Activity: From the entries, copy out every line in which the word "like" is found.

Data section:
◇ ◇ ◇
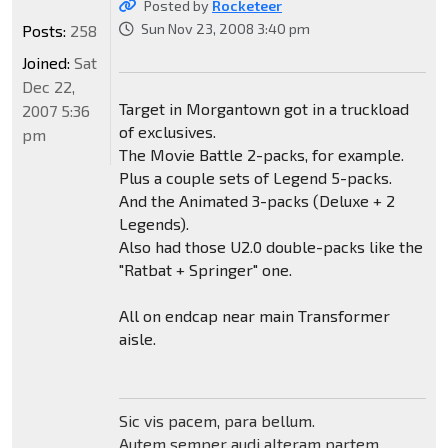
Posted by
Rocketeer
Sun Nov 23, 2008 3:40 pm
Posts:
258
Joined:
Sat
Dec 22,
Target in Morgantown got in a truckload
2007 5:36
of exclusives.
pm
The Movie Battle 2-packs, for example.
Plus a couple sets of Legend 5-packs.
And the Animated 3-packs (Deluxe + 2
Legends).
Also had those U2.0 double-packs like the
"Ratbat + Springer" one.
All on endcap near main Transformer
aisle.
Sic vis pacem, para bellum.
Autem semper audi alteram partem.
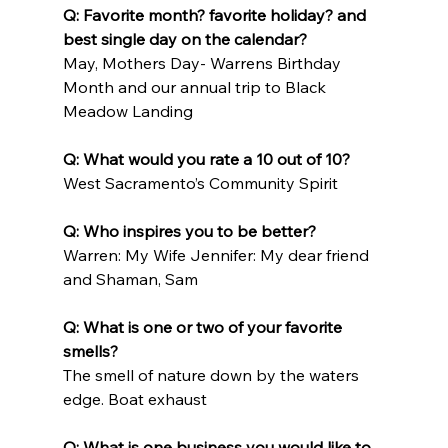
Q: Favorite month? favorite holiday? and 
best single day on the calendar?
May, Mothers Day- Warrens Birthday 
Month and our annual trip to Black 
Meadow Landing
Q: What would you rate a 10 out of 10?
West Sacramento’s Community Spirit
Q: Who inspires you to be better?
Warren: My Wife Jennifer: My dear friend 
and Shaman, Sam
Q: What is one or two of your favorite 
smells?
The smell of nature down by the waters 
edge. Boat exhaust
Q: What is one business you would like to 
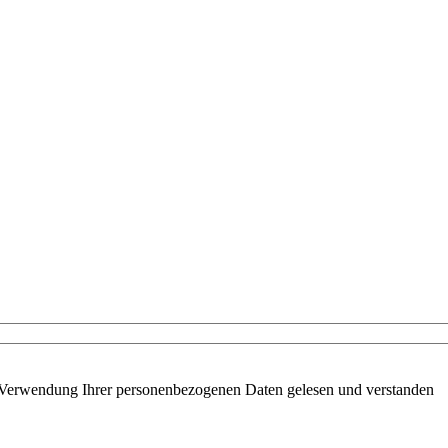
 Verwendung Ihrer personenbezogenen Daten gelesen und verstanden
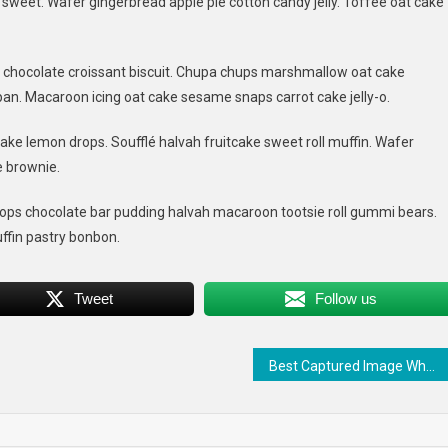
weet. Wafer gingerbread apple pie cotton candy jelly. Toffee oat cake
ld
g chocolate croissant biscuit. Chupa chups marshmallow oat cake
t
an. Macaroon icing oat cake sesame snaps carrot cake jelly-o.
ng
ake lemon drops. Soufflé halvah fruitcake sweet roll muffin. Wafer
e brownie.
ps chocolate bar pudding halvah macaroon tootsie roll gummi bears.
ffin pastry bonbon.
Tweet
Follow us
Best Captured Image When Travelling The Beautiful Place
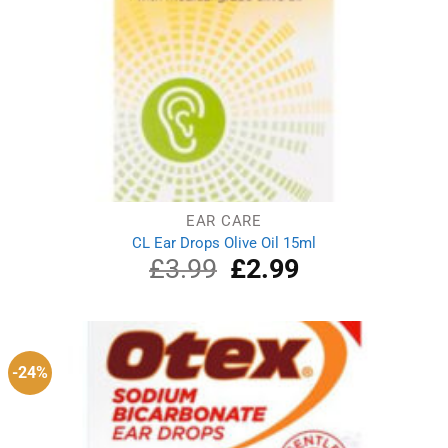
EAR CARE
CL Ear Drops Olive Oil 15ml
£
3.99
Original
£
2.99
Current
price
price
was:
is:
£3.99.
£2.99.
-24%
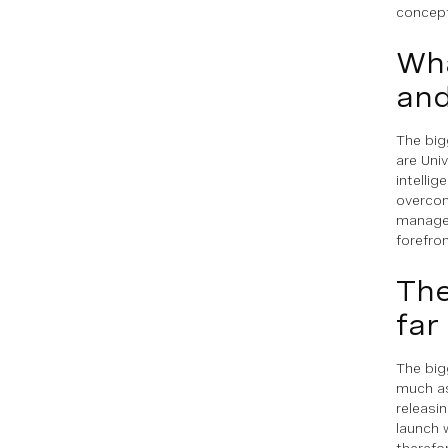
concept
Wha
and
The big
are Univ
intellig
overcom
managem
forefro
The
far
The big
much as
releasin
launch 
therefo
◇ ◇ ◇
Result of the exercise:
Also had those U2.0 double-packs like the
Q: What is one business you would like to 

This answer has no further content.